Michael J. Swart

April 27, 2012

Modifying Tables Online – Part 5: Just One More Thing

Filed under: SQLServerPedia Syndication,Technical Articles — Tags: , , — Michael J. Swart @ 10:50 am

SERIES: Modifying Tables Online

In the next few days I want to describe a way to modify the definition of very large tables while keeping the table available for other queries. Some table changes are already online operations. But offline changes need extra work to keep the table available. I explore one way to do that in this series.

This article used to be a single blog post, but I broke it into four parts because it seemed too long. Read Part 1, and understand the strategy I’m using. Treat Parts 2-4 as appendixes. When you want to use this plan (or one like it), come back and use them as examples. You won’t be able to make use of the examples by cutting and pasting directly (unless you happen to be running an bike equipment store called Adventureworks), but modifications shouldn’t be too hard.

Just One More Thing

So Rob Volk commented on Part 3 of my blog. The comment prompted me to write a part five (which you’re reading now). So you can thank him for this bonus section.

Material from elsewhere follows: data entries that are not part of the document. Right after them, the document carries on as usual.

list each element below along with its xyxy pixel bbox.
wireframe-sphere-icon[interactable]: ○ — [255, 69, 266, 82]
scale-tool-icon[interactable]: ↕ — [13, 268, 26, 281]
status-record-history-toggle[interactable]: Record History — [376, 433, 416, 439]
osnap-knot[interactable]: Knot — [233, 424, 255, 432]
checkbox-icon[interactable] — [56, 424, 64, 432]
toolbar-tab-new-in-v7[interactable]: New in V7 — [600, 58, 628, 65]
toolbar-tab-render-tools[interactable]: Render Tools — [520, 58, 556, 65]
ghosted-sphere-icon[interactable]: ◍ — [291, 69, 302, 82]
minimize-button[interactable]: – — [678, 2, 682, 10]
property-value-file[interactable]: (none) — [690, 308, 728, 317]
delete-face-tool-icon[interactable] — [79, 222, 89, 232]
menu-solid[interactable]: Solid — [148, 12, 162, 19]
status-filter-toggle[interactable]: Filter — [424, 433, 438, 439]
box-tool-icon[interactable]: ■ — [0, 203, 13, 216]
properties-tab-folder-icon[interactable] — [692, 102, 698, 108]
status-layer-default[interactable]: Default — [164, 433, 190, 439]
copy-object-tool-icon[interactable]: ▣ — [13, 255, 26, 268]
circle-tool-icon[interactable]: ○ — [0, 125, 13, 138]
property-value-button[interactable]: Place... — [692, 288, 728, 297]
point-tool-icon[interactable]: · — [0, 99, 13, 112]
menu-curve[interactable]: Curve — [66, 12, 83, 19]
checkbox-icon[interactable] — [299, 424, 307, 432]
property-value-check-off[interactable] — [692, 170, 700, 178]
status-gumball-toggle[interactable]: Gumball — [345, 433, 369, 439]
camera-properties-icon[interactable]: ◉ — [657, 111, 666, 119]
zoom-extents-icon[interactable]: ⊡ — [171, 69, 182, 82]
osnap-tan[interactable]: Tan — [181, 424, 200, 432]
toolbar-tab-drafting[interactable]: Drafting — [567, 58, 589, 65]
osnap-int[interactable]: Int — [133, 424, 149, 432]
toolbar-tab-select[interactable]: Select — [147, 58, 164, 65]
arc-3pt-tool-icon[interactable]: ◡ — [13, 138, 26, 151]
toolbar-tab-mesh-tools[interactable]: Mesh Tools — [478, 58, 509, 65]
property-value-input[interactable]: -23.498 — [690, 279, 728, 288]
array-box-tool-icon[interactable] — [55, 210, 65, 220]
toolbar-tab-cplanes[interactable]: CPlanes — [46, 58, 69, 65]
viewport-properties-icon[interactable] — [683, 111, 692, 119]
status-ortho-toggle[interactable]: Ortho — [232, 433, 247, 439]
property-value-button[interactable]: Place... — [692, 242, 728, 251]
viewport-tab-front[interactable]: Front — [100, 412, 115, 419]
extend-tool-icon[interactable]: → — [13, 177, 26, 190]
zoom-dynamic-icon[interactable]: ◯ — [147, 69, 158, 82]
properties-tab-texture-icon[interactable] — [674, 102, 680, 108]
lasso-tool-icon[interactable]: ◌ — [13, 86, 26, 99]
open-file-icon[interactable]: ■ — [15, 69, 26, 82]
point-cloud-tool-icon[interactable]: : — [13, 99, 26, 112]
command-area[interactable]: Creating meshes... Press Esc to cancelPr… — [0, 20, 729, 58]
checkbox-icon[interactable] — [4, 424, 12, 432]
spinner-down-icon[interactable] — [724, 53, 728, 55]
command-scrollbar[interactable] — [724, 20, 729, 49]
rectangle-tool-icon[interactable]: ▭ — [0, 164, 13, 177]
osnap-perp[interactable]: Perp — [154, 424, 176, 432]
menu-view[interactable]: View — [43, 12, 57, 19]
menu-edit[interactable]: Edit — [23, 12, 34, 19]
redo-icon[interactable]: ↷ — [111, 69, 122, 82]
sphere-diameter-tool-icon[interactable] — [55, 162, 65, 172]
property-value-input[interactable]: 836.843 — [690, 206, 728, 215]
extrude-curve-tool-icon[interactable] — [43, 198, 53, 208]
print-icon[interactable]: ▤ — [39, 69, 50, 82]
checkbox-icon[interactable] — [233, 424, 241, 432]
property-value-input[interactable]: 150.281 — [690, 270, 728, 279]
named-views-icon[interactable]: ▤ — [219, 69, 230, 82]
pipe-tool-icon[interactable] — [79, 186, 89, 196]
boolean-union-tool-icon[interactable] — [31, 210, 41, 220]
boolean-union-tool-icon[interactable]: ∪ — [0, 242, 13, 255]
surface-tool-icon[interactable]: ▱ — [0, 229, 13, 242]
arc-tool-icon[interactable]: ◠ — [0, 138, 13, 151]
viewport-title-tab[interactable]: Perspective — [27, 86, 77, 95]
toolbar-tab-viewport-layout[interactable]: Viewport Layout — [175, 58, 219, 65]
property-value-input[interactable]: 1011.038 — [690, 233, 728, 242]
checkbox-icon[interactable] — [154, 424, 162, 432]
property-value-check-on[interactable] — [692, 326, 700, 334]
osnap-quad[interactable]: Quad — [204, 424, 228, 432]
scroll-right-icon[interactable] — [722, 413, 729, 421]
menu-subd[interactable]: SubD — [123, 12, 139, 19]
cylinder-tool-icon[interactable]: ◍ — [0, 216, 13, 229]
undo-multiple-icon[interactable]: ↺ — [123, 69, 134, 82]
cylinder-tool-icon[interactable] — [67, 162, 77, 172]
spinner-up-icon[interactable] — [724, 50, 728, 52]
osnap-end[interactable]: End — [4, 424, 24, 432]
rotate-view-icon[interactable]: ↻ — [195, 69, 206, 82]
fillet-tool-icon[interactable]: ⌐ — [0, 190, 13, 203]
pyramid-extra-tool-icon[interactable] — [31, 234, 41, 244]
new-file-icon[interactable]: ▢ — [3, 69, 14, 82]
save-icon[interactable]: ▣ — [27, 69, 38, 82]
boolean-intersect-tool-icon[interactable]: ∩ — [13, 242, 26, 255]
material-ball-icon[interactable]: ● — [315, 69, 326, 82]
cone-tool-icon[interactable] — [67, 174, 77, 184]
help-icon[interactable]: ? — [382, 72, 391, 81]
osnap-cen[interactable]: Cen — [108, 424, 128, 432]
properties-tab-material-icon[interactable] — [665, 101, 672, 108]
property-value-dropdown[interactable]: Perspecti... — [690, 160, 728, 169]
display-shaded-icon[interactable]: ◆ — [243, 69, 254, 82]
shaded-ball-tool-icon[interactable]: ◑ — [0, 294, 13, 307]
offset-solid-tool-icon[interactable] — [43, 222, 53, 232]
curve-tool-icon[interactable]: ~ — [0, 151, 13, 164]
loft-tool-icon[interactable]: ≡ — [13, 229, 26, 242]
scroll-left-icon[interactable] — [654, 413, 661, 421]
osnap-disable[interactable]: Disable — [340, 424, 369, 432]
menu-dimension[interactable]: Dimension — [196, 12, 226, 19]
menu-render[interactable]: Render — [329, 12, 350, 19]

I’m going to quote Rob directly. He wrote:

One question/suggestion, have you considered using a new schema (e.g. Sales_New) and creating the new table in that schema? The benefit is that all the defaults, keys, triggers, and indexes can retain the same names as the original, and the switch becomes a single ALTER SCHEMA…TRANSFER operation. (or two, one for the old table and one for the new)

He’s absolutely right. The switch step becomes much much simpler and simpler is almost always better (as it is in this case). My migration would start by creating some extra schemas and then creating the staging table. In the Adventureworks example I’ve been using, that looks something like this:

use AdventureWorks2012
create schema staging;
create schema obsolete;
CREATE TABLE staging.SalesOrderHeader(
-- etc...

So now our DB is prepared and looks like this:

Copy the data over to the staging table the same way. In my SalesOrderHeader example, that code doesn’t change at all except that I replace “Sales.SalesOrderHeader_new” with “Staging.SalesOrderHeader”.

When ready, the switch now includes code like this:

ALTER SCHEMA obsolete TRANSFER Sales.SalesOrderHeader;
ALTER SCHEMA Sales TRANSFER staging.SalesOrderHeader;
drop trigger obsolete.t_i_SalesOrderHeader;
drop trigger obsolete.t_u_SalesOrderHeader;
drop trigger obsolete.t_d_SalesOrderHeader;

Looks simple right! It is. Simple is better. The schema now looks something like this:

A few things to be careful of:

  • Foreign keys: Although no renaming is necessary, they still have to dropped from and to the obsolete table. And foreign keys pointing to the new table still need to be added.
  • Existing triggers: They should recreated on the new table.

That’s It

So dear reader, that’s the series. It was fun for me to explore in depth an intermediate topic. Thanks for bearing with me. I know the series was a little dry, but I figured that I wanted to use this walk-through for myself as a template for future migration projects and that if I thought it was useful, maybe you would think so too.


  1. Glad to be an inspiration! I’ve been using this technique at my current job for about a year now, to load data into staging tables and swap them in as live data. We went with this instead of table partitions to work around the Enterprise Edition requirement (although we’re now on Enterprise anyway). We also keep 3 schemas in play so we can revert to earlier versions of the data if necessary.

    Now see what you did? I may have to blog about this, even though I’ve already blogged this year!

    Thanks, and great job on this series!

    Comment by Rob Volk — April 27, 2012 @ 11:42 am

  2. Yep, you should blog as often as you shower. At least once a year (whether you need to or not)

    Comment by Michael J. Swart — April 27, 2012 @ 1:49 pm

  3. […] Part 5: Just One More Thing […]

    Pingback by Modifying Tables Online - Part 4: Testing | Michael J. Swart — April 30, 2012 @ 1:11 pm

  4. […] Part 5: Just One More Thing […]

    Pingback by Modifying Tables Online - Part 3: Example With Error Handling | Michael J. Swart — April 30, 2012 @ 1:11 pm

  5. […] Modifying Tables Online – Part 5: Just One More Thing – A bonus post concludes the final part of this excellent series from Michael J. Swart (Blog|Twitter). […]

    Pingback by Something for the Weekend - SQL Server Links 04/05/12 — May 4, 2012 @ 7:23 am

  6. Coming late to the party here, but one other thing to watch out for here (and has bitten me in the past) is that permissions are dropped on a schema transfer. So if you’ll need to re-grant (or deny) any permissions after the ALTER SCHEMA statement.